According to the World Health Organization, it is estimated that, by 2020, up to 36 million people will die annually of tuberculosis (TB). The recent discovery of extensively- (XDR), extremely- (XXDR) and total- (TDR) drug resistant M.tb strains further aggravates this worldwide health problem making it an uncontrollable burden for the fight to control TB in endemic areas. Although current efforts are directed to the development of new therapies and vaccines, there is still a lack of understanding of how the environments that M.tb encounters during its path(s) of infection influence disease dynamics.
Jordi B. Torrelles, a scientist in Ohio State College of Medicine’s Department of Microbial Infection and Immunity, focuses his research on the biology of antimicrobial enzymes, called hydrolases, of the lung alveolar mucosa and their impact on the course of infection by altering the M.tb cell wall. Bacteria are deposited and settle in the alveolar spaces of the lungs when M.tb is transmitted through the air. It is believed that M.tb remains “static” during the first phase of infection, does not induce an immune response and is absorbed by non-activated macrophages, which are a subset of immune cells, located in the alveoli.
However, according to Torrelles and colleagues, they hypothesize that alveolar called hydrolases present in the human lung prompt an active phase by significantly altering the M.tb cell envelope during the first stages of infection and releasing bioactive cell wall fragments into the lung environment.
Torrelles’ research proposes to determine the structure of M.tb cell wall fragments released following exposure to the human alveolar hydrolases; determine how M.tb wall modifications and released cell wall fragments generated by alveolar hydrolases influence the establishment of M.tb infection using human primary alveolar compartment cells; and determine how M.tb cell wall modifications and released cell wall fragments generated by alveolar hydrolases influence the course of M.tb infection in vivo.
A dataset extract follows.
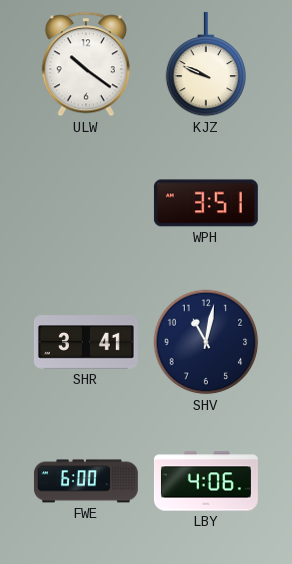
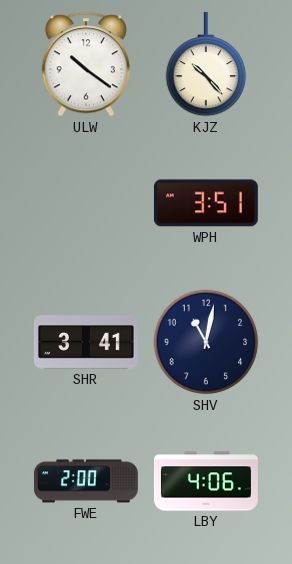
KJZ: 9:49 -> 10:23
FWE: 6:00 -> 2:00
Torrelles’ studies have the potential to add a new dimension to our basic understanding of macrophage-M.tb interactions in the lung mucosa. Identification of novel signatures on the M.tb cell surface and released fragments due to the action of human alveolar hydrolases may identify relevant cell targets that could be highly immunogenic vaccine candidates. Data gained from this award will also provide the background to establish if down- or up-regulation of alveolar hydrolases could serve as therapy to better handle infection, and add more information about the little known role of the human lung environment in M.tb pathogenesis in vivo.